## EXERCISE PROMPT:
Give the records again exactly. Pictures do not belong in the copy.
_ _ _ _ _
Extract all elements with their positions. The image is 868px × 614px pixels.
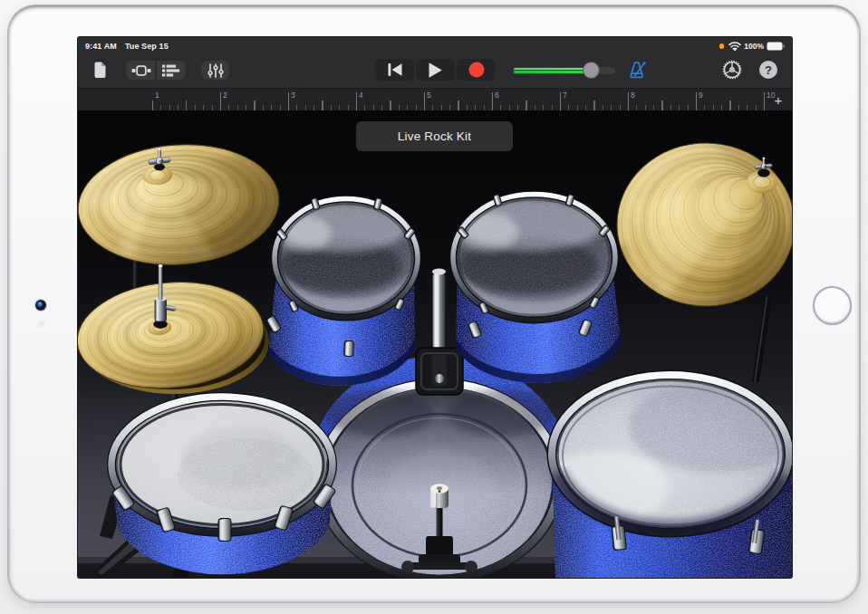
status-date: Tue Sep 15 [125,42,169,51]
front-camera [35,300,46,311]
ruler-bar-number: 1 [155,91,159,100]
ruler-bar-number: 5 [427,91,431,100]
drum-kit-scene [78,110,792,578]
view-toggle [126,61,186,80]
battery-icon [767,42,785,51]
volume-slider[interactable] [513,67,615,74]
timeline-ruler[interactable]: + 12345678910 [78,88,792,110]
instrument-view-button[interactable] [126,61,156,80]
status-bar: 9:41 AM Tue Sep 15 100% [78,37,792,55]
track-controls-button[interactable] [201,61,229,80]
metronome-button[interactable] [627,60,649,80]
ruler-bar-number: 2 [223,91,227,100]
settings-gear-icon [722,60,742,80]
ruler-bar-number: 6 [495,91,499,100]
volume-fill-low [514,71,588,73]
tracks-view-button[interactable] [156,61,186,80]
rack-tom-2[interactable] [453,194,621,383]
settings-button[interactable] [722,60,742,80]
tracks-view-icon [162,64,180,77]
kit-selector-button[interactable]: Live Rock Kit [356,121,513,151]
volume-fill [514,68,588,71]
ruler-bar-number: 4 [359,91,363,100]
rack-tom-1[interactable] [265,197,418,386]
record-button[interactable] [457,59,496,81]
record-icon [468,62,485,78]
control-bar: ? [78,55,792,88]
ruler-bar-number: 10 [767,91,775,100]
ruler-bar-number: 3 [291,91,295,100]
instrument-view-icon [131,64,151,77]
volume-knob[interactable] [583,62,600,79]
status-time: 9:41 AM [85,42,117,51]
wifi-icon [728,42,741,51]
home-button[interactable] [813,286,852,325]
ruler-bar-number: 8 [631,91,635,100]
light-sensor [38,321,44,327]
mixer-icon [207,63,224,78]
floor-tom[interactable] [535,372,792,578]
my-songs-button[interactable] [88,58,111,82]
play-button[interactable] [416,59,455,81]
document-icon [93,62,107,78]
help-button[interactable]: ? [759,61,777,79]
ruler-bar-number: 9 [699,91,703,100]
snare-drum[interactable] [92,397,336,578]
orange-privacy-dot [719,43,725,49]
ruler-bar-number: 7 [563,91,567,100]
metronome-icon [628,61,648,79]
rewind-icon [387,62,403,77]
rewind-button[interactable] [375,59,414,81]
battery-percent: 100% [744,42,764,51]
drums-instrument-area: Live Rock Kit [78,110,792,578]
garageband-screen: 9:41 AM Tue Sep 15 100% [78,37,792,578]
ipad-frame: 9:41 AM Tue Sep 15 100% [7,5,861,603]
play-icon [428,62,443,79]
_ _ _ _ _
## SOLVED EXERCISE:
Extract all elements with their positions. The image is 868px × 614px pixels.
status-date: Tue Sep 15 [125,42,169,51]
front-camera [35,300,46,311]
ruler-bar-number: 1 [155,91,159,100]
ruler-bar-number: 5 [427,91,431,100]
drum-kit-scene [78,110,792,578]
view-toggle [126,61,186,80]
battery-icon [767,42,785,51]
volume-slider[interactable] [513,67,615,74]
timeline-ruler[interactable]: + 12345678910 [78,88,792,110]
instrument-view-button[interactable] [126,61,156,80]
status-bar: 9:41 AM Tue Sep 15 100% [78,37,792,55]
track-controls-button[interactable] [201,61,229,80]
metronome-button[interactable] [627,60,649,80]
ruler-bar-number: 2 [223,91,227,100]
settings-gear-icon [722,60,742,80]
ruler-bar-number: 6 [495,91,499,100]
volume-fill-low [514,71,588,73]
tracks-view-button[interactable] [156,61,186,80]
rack-tom-2[interactable] [453,194,621,383]
settings-button[interactable] [722,60,742,80]
tracks-view-icon [162,64,180,77]
kit-selector-button[interactable]: Live Rock Kit [356,121,513,151]
volume-fill [514,68,588,71]
ruler-bar-number: 4 [359,91,363,100]
rack-tom-1[interactable] [265,197,418,386]
record-button[interactable] [457,59,496,81]
record-icon [468,62,485,78]
control-bar: ? [78,55,792,88]
ruler-bar-number: 10 [767,91,775,100]
ruler-bar-number: 3 [291,91,295,100]
instrument-view-icon [131,64,151,77]
volume-knob[interactable] [583,62,600,79]
status-time: 9:41 AM [85,42,117,51]
wifi-icon [728,42,741,51]
home-button[interactable] [813,286,852,325]
ruler-bar-number: 8 [631,91,635,100]
light-sensor [38,321,44,327]
mixer-icon [207,63,224,78]
floor-tom[interactable] [535,372,792,578]
my-songs-button[interactable] [88,58,111,82]
play-button[interactable] [416,59,455,81]
document-icon [93,62,107,78]
help-button[interactable]: ? [759,61,777,79]
ruler-bar-number: 9 [699,91,703,100]
snare-drum[interactable] [92,397,336,578]
orange-privacy-dot [719,43,725,49]
ruler-bar-number: 7 [563,91,567,100]
metronome-icon [628,61,648,79]
rewind-icon [387,62,403,77]
rewind-button[interactable] [375,59,414,81]
battery-percent: 100% [744,42,764,51]
drums-instrument-area: Live Rock Kit [78,110,792,578]
garageband-screen: 9:41 AM Tue Sep 15 100% [78,37,792,578]
ipad-frame: 9:41 AM Tue Sep 15 100% [7,5,861,603]
play-icon [428,62,443,79]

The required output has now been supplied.